Le papier pourrait être seulement amusant, mais il est aussi très révélateur.

 

De l'attitude des internautes, mais plus encore, des stéréotypes très ancrés dans la tête des gens, & là, nous tombons sur le thème du blog : la douance :!:

 

Car oui, il y a une raison au partage ici (je n'ai pas juste trouvé l'article sympa... LOL ).

 

Voici un extrait de l'article :

 

Les milliards de recherches formulées en ligne en disent long sur les craintes secrètes et questions taboues des internautes. Un ex-data scientist de Google a analysé et synthétisé ces données.

Avec plus de trois milliards de requêtes formulées chaque jour dans sa barre de recherche, Google est une véritable mine d'or pour les annonceurs. Mais aussi pour les chercheurs en sciences sociales, assure Seth Stephens-Davidowitz.

Cet ancien data scientist de Google - et désormais contributeur au New York Times - est convaincu que l'analyse des recherches des internautes révèle leurs questions les plus taboues, leurs opinions les plus embarrassantes. Véritable divan du XXIe siècle, Google « permet aux gens d'admettre des choses qu'ils n'admettraient nulle part ailleurs », écrit l'ancien de Google dans son livre "Everybody Lies: What the Internet Can Tell Us About Who We Really Are", dont des extraits ont été publiés cette semaine sur le Guardian.

[...]« Mon fils est-il surdoué ? », « Ma fille est-elle en surpoids ? »

Dans la catégorie des préjugés, d'autres peuvent être plus insidieux et avoir un impact tout aussi important : ceux des parents envers leurs propres enfants. A la question « est-ce que mon enfant est... », le mot arrivant à la suite est le plus souvent « surdoué », rapporte le data scientist.

Mais, ajoute-t-il, « les parents sont deux fois et demi plus susceptibles de demander "est-ce que mon fils est surdoué ?" que "est-ce que ma fille est surdouée ?" ». Pourtant dans les écoles américaines, les filles sont 9 % plus susceptibles que les garçons d'être intégrées dans des programmes pour surdoués.
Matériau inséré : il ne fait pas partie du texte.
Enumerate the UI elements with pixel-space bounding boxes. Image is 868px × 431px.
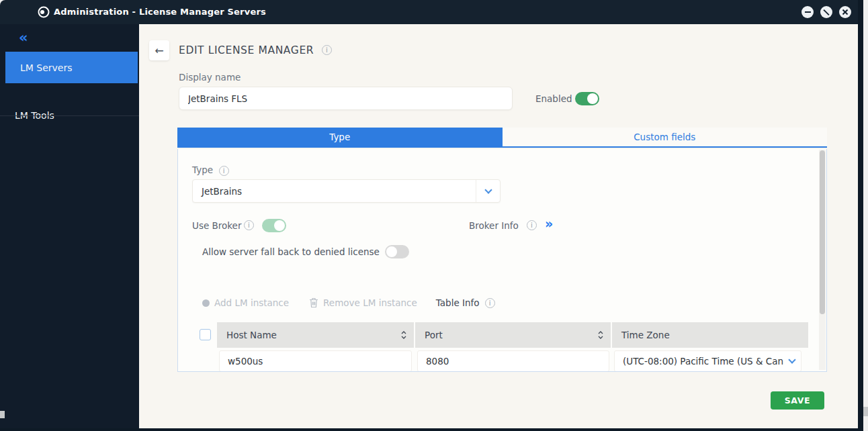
time-zone-dropdown[interactable]: (UTC-08:00) Pacific Time (US & Cana — [614, 350, 801, 372]
type-dropdown-value: JetBrains — [193, 186, 476, 197]
table-info-label: Table Info — [436, 297, 480, 308]
type-info-icon[interactable]: i — [219, 166, 229, 176]
port-input[interactable] — [417, 350, 609, 372]
title-info-icon[interactable]: i — [322, 45, 332, 55]
column-header-port[interactable]: Port — [415, 322, 612, 348]
chevron-down-icon — [783, 360, 801, 363]
use-broker-info-icon[interactable]: i — [244, 220, 254, 230]
add-lm-instance-button[interactable]: Add LM instance — [202, 297, 289, 308]
tab-label: Type — [329, 132, 350, 142]
window-right-border — [858, 0, 863, 431]
type-label: Type i — [192, 164, 229, 176]
application-window: Administration - License Manager Servers… — [0, 0, 868, 431]
sidebar: « LM Servers LM Tools — [0, 24, 139, 428]
column-header-time-zone[interactable]: Time Zone — [612, 322, 807, 348]
window-bottom-border — [0, 428, 863, 431]
remove-lm-instance-label: Remove LM instance — [323, 297, 417, 308]
type-tab-panel: Type i JetBrains Use Broker i Broker Inf… — [177, 149, 827, 372]
sort-icon[interactable] — [597, 330, 604, 340]
sort-icon[interactable] — [400, 330, 407, 340]
type-dropdown[interactable]: JetBrains — [192, 179, 501, 203]
add-icon — [202, 299, 210, 307]
sidebar-item-lm-servers[interactable]: LM Servers — [5, 52, 138, 83]
select-all-checkbox[interactable] — [200, 329, 211, 340]
minimize-button[interactable] — [801, 6, 814, 18]
column-header-host-name[interactable]: Host Name — [217, 322, 415, 348]
tab-bar: Type Custom fields — [177, 128, 827, 148]
broker-info-info-icon[interactable]: i — [527, 220, 537, 230]
page-title: EDIT LICENSE MANAGER — [179, 44, 314, 56]
page-scrollbar-thumb[interactable] — [863, 407, 868, 416]
back-button[interactable]: ← — [149, 40, 169, 60]
broker-info-expand-icon[interactable]: » — [545, 216, 553, 231]
add-lm-instance-label: Add LM instance — [214, 297, 289, 308]
table-info-icon[interactable]: i — [485, 298, 495, 308]
display-name-input[interactable] — [179, 87, 513, 110]
use-broker-toggle[interactable] — [262, 219, 286, 232]
page-scrollbar-track[interactable] — [863, 0, 868, 431]
fallback-label: Allow server fall back to denied license — [202, 246, 380, 257]
table-toolbar: Add LM instance Remove LM instance Table… — [202, 296, 495, 309]
save-button[interactable]: SAVE — [771, 391, 824, 410]
enabled-label: Enabled — [535, 93, 572, 104]
close-button[interactable] — [839, 6, 851, 18]
scrollbar-thumb[interactable] — [820, 150, 825, 314]
broker-info-label: Broker Info — [469, 220, 519, 231]
host-name-input[interactable] — [219, 350, 412, 372]
sidebar-divider — [0, 115, 139, 116]
table-info: Table Info i — [436, 297, 495, 308]
back-arrow-icon: ← — [155, 44, 163, 57]
tab-type[interactable]: Type — [177, 128, 503, 146]
window-title: Administration - License Manager Servers — [54, 7, 266, 17]
app-logo-icon — [38, 6, 50, 18]
remove-lm-instance-button[interactable]: Remove LM instance — [309, 297, 417, 308]
sidebar-item-label: LM Servers — [20, 62, 73, 73]
time-zone-value: (UTC-08:00) Pacific Time (US & Cana — [615, 356, 783, 367]
fallback-toggle[interactable] — [385, 245, 409, 258]
enabled-toggle[interactable] — [575, 92, 599, 105]
main-content: ← EDIT LICENSE MANAGER i Display name En… — [139, 24, 858, 428]
table-header: Host Name Port Time Zone — [217, 322, 808, 348]
display-name-label: Display name — [179, 72, 241, 83]
use-broker-label: Use Broker — [192, 220, 241, 231]
sidebar-collapse-icon[interactable]: « — [19, 30, 28, 46]
chevron-down-icon — [476, 180, 500, 202]
trash-icon — [309, 297, 318, 308]
tab-custom-fields[interactable]: Custom fields — [503, 128, 828, 146]
left-scrollbar-fragment — [0, 411, 5, 418]
tab-label: Custom fields — [634, 132, 695, 142]
panel-scrollbar[interactable] — [819, 150, 826, 370]
restore-button[interactable] — [820, 6, 832, 18]
title-bar: Administration - License Manager Servers — [0, 0, 863, 24]
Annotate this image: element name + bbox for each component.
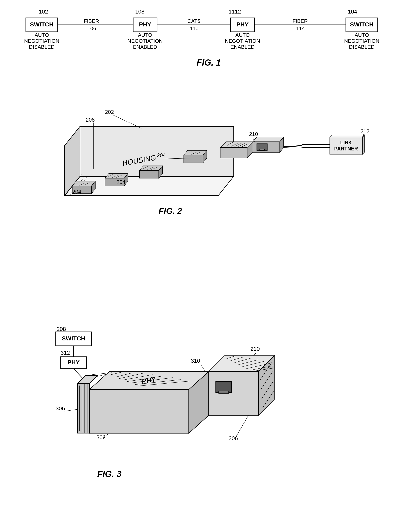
fig1-label-106: 106 [88,25,96,31]
fig3-ref-208: 208 [57,326,66,332]
fig3-phy-small-label: PHY [67,359,80,366]
fig1-phy1-desc1: AUTO [138,32,152,38]
fig2-diagram: HOUSING [40,103,378,219]
fig2-rj45-latch [260,149,264,150]
fig1-fiber1-label: FIBER [84,18,99,24]
fig1-switch1-desc2: NEGOTIATION [24,38,59,44]
fig3-switch-label: SWITCH [62,335,85,342]
fig1-switch2-desc2: NEGOTIATION [344,38,379,44]
fig2-ref-210: 210 [249,131,258,137]
fig2-phy-chip3-front [139,171,159,178]
page: 102 108 1112 104 SWITCH FIBER 106 PHY CA… [0,0,420,530]
fig2-ref-204c: 204 [72,189,81,195]
fig2-linkpartner-top [330,135,364,137]
fig3-left-conn-top [77,376,97,383]
fig2-cable [284,145,330,147]
fig1-switch2-desc1: AUTO [355,32,369,38]
fig3-ref-310: 310 [191,358,200,364]
fig1-switch1-label: SWITCH [30,21,53,28]
fig1-fiber2-label: FIBER [293,18,308,24]
fig1-title: FIG. 1 [196,58,221,67]
fig1-switch2-label: SWITCH [350,21,374,28]
fig3-arrow-306b [235,415,248,439]
fig2-container: HOUSING [12,103,405,219]
fig2-linkpartner-label2: PARTNER [334,146,358,151]
fig2-transceiver-front [220,147,247,158]
fig3-ref-210: 210 [250,346,260,352]
fig3-title: FIG. 3 [97,469,121,479]
fig3-arrow-306a [64,409,77,411]
fig3-left-conn-face [77,383,90,433]
fig2-ref-204a: 204 [157,152,166,158]
fig1-phy2-label: PHY [236,21,249,28]
fig3-right-conn-front [209,372,258,415]
fig3-ref-306a: 306 [56,405,65,412]
fig3-ref-312: 312 [61,350,70,356]
fig1-container: 102 108 1112 104 SWITCH FIBER 106 PHY CA… [12,8,405,72]
fig1-phy1-label: PHY [139,21,151,28]
fig2-ref-208: 208 [86,117,95,123]
fig2-connector-top [253,137,284,142]
fig3-rj45-latch [219,391,229,394]
fig1-phy1-desc3: ENABLED [133,44,157,50]
fig1-phy2-desc1: AUTO [235,32,250,38]
fig2-title: FIG. 2 [159,206,182,216]
fig2-cable-outline [284,147,330,148]
fig3-diagram: SWITCH PHY [50,318,368,497]
fig1-diagram: 102 108 1112 104 SWITCH FIBER 106 PHY CA… [20,8,398,72]
fig1-phy2-desc2: NEGOTIATION [225,38,260,44]
fig1-label-108: 108 [135,9,145,15]
fig1-label-112: 1112 [229,9,241,15]
fig1-switch1-desc3: DISABLED [29,44,55,50]
fig1-phy1-desc2: NEGOTIATION [127,38,163,44]
fig1-label-102: 102 [39,9,48,15]
fig1-label-104: 104 [348,9,357,15]
fig1-cat5-label: CAT5 [187,18,200,24]
fig2-linkpartner-label1: LINK [340,140,352,145]
fig3-rj45-opening [216,382,232,393]
fig1-label-110: 110 [190,25,198,31]
fig2-ref-204b: 204 [117,179,125,185]
fig3-ref-302: 302 [96,434,106,440]
fig2-linkpartner-side [362,135,364,154]
fig1-switch1-desc1: AUTO [35,32,49,38]
fig2-ref-212: 212 [360,128,370,134]
fig1-switch2-desc3: DISABLED [349,44,375,50]
fig1-phy2-desc3: ENABLED [230,44,255,50]
fig3-container: SWITCH PHY [12,318,405,497]
fig2-ref-202: 202 [105,109,114,115]
fig3-module-front [90,389,189,433]
fig1-label-114: 114 [296,25,305,31]
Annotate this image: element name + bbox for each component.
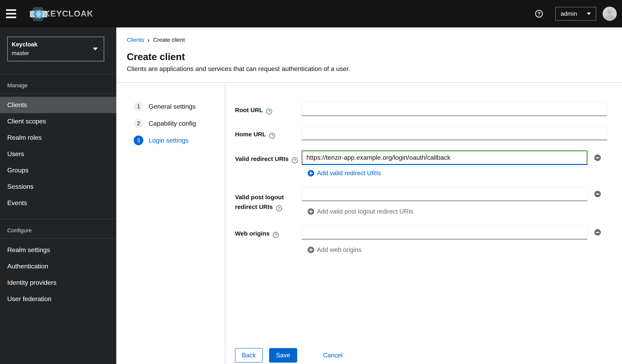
sidebar-item-authentication[interactable]: Authentication [0, 258, 116, 274]
sidebar-item-identity-providers[interactable]: Identity providers [0, 274, 116, 291]
nav-section-manage: Manage [0, 74, 116, 93]
user-menu-dropdown[interactable]: admin [555, 7, 596, 20]
sidebar-item-realm-roles[interactable]: Realm roles [0, 129, 116, 146]
sidebar-item-clients[interactable]: Clients [0, 97, 116, 113]
step-number: 3 [134, 136, 143, 145]
valid-post-logout-redirect-uris-input[interactable] [302, 187, 587, 201]
remove-post-logout-uri-button[interactable] [594, 191, 601, 197]
web-origins-label: Web origins? [235, 225, 302, 254]
cancel-button[interactable]: Cancel [323, 348, 343, 363]
page-subtitle: Clients are applications and services th… [127, 65, 611, 73]
sidebar-item-events[interactable]: Events [0, 195, 116, 211]
sidebar-item-users[interactable]: Users [0, 146, 116, 162]
breadcrumb-chevron-icon: › [148, 36, 150, 44]
avatar-icon [603, 7, 617, 21]
save-button[interactable]: Save [269, 348, 297, 363]
root-url-label: Root URL? [235, 102, 302, 116]
wizard-step-capability-config[interactable]: 2 Capability config [134, 119, 225, 128]
sidebar-item-user-federation[interactable]: User federation [0, 291, 116, 307]
wizard-footer: Back Save Cancel [235, 348, 342, 363]
valid-redirect-uris-input[interactable] [302, 150, 587, 165]
sidebar-item-client-scopes[interactable]: Client scopes [0, 113, 116, 129]
remove-web-origin-button[interactable] [594, 229, 601, 236]
step-number: 2 [134, 119, 143, 128]
nav-toggle-button[interactable] [0, 0, 21, 27]
sidebar-item-sessions[interactable]: Sessions [0, 179, 116, 195]
plus-circle-icon [308, 247, 314, 253]
login-settings-form: Root URL? Home URL? Valid redirect URIs? [225, 83, 622, 364]
sidebar-item-groups[interactable]: Groups [0, 162, 116, 179]
remove-redirect-uri-button[interactable] [594, 154, 601, 161]
root-url-input[interactable] [302, 102, 607, 116]
step-number: 1 [134, 102, 143, 111]
sidebar-nav: Manage Clients Client scopes Realm roles… [0, 74, 116, 307]
sidebar-item-realm-settings[interactable]: Realm settings [0, 242, 116, 258]
breadcrumb-current: Create client [153, 37, 185, 43]
add-web-origins-link[interactable]: Add web origins [308, 246, 601, 254]
keycloak-admin-app: KEYCLOAK ? admin Keycloak master [0, 0, 622, 364]
valid-post-logout-redirect-uris-label: Valid post logout redirect URIs? [235, 187, 302, 215]
sidebar: Keycloak master Manage Clients Client sc… [0, 27, 116, 364]
page-title: Create client [127, 51, 611, 62]
help-question-icon[interactable]: ? [269, 133, 275, 139]
breadcrumb-clients-link[interactable]: Clients [127, 37, 144, 43]
wizard-nav: 1 General settings 2 Capability config 3… [116, 83, 225, 364]
keycloak-logo[interactable]: KEYCLOAK [29, 6, 93, 22]
realm-selector-title: Keycloak [12, 40, 99, 48]
plus-circle-icon [308, 170, 314, 177]
plus-circle-icon [308, 208, 314, 215]
home-url-label: Home URL? [235, 126, 302, 140]
realm-selector[interactable]: Keycloak master [7, 37, 104, 61]
back-button[interactable]: Back [235, 348, 263, 363]
help-question-icon[interactable]: ? [276, 205, 282, 211]
add-valid-post-logout-redirect-uris-link[interactable]: Add valid post logout redirect URIs [308, 208, 601, 215]
help-question-icon[interactable]: ? [292, 157, 298, 163]
nav-section-configure: Configure [0, 219, 116, 238]
avatar[interactable] [603, 7, 617, 21]
wizard-step-login-settings[interactable]: 3 Login settings [134, 136, 225, 145]
page-header: Clients › Create client Create client Cl… [116, 27, 622, 83]
user-name: admin [561, 10, 577, 17]
help-icon[interactable]: ? [535, 10, 543, 18]
home-url-input[interactable] [302, 126, 607, 140]
add-valid-redirect-uris-link[interactable]: Add valid redirect URIs [308, 169, 601, 177]
masthead: KEYCLOAK ? admin [0, 0, 622, 27]
chevron-down-icon [587, 13, 591, 15]
help-question-icon[interactable]: ? [266, 109, 272, 114]
realm-selector-current: master [12, 48, 99, 58]
valid-redirect-uris-label: Valid redirect URIs? [235, 150, 302, 177]
help-question-icon[interactable]: ? [273, 232, 279, 238]
wizard-step-general-settings[interactable]: 1 General settings [134, 102, 225, 111]
breadcrumb: Clients › Create client [127, 37, 611, 43]
main-content: Clients › Create client Create client Cl… [116, 27, 622, 364]
web-origins-input[interactable] [302, 225, 587, 239]
brand-text: KEYCLOAK [44, 9, 93, 18]
chevron-down-icon [93, 48, 98, 50]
Les préoccupations principales des parents américains à l'égard de leurs filles sont liées à l'apparence. Ceux-ci sont une fois et demi plus susceptibles de se demander si leur fille est belle que si leur fils est beau. De même, la question "est-ce que ma fille est en surpoids ?" est posée deux fois plus souvent que "est-ce que mon fils est en surpoids ?", alors même que l'obésité concerne aux Etats-Unis environ 28 % des filles contre 35 % des garçons.

 

 

POUR LIRE l'ARTICLE en INTÉGRALITÉ :arrow: c'est ici !

 

 

C'est intéressant à plus d'un titre :-?

 

Car cela nous permet de mesurer combien cette question de "l'enfant surdoué" (dans tout ce qu'il recouvre comme fantasmes) est importante pour les parents. Qui dit surdoué dit (dans l'imaginaire collectif) "études faciles", "grande réussite sociale", etc.

 

Voilà un extrait de mon livre "Les tribulations d'un petit Zèbre. Épisodes de vie d'une famille à Haut Potentiel Intellectuel" :

 

Il est depuis longtemps très mal vu en France de parler de « surdoué » , sujet brûlant s’il en est. Le seul mot, presque tabou, suscite instantanément de vives tensions : il gêne, vexe et suffit à créer un violent malaise dès qu’il est brandi. Mais il est aussi indéniablement un sujet fascinant, tant pour les journalistes que le grand public, devenu dans l’inconscient collectif objet fantasmagorique, comme en témoignent les tests qui pullulent sur internet (et n’ont bien entendu aucune valeur ni validité). Il faut cependant reconnaître que ces innombrables promesses de « calcul online de QI » répondent à un rêve inavouable, que beaucoup nourrissent en leur for intérieur, associant dans une vision romanesque le haut potentiel intellectuel à une réussite facile et sans effort ; en un mot : idyllique.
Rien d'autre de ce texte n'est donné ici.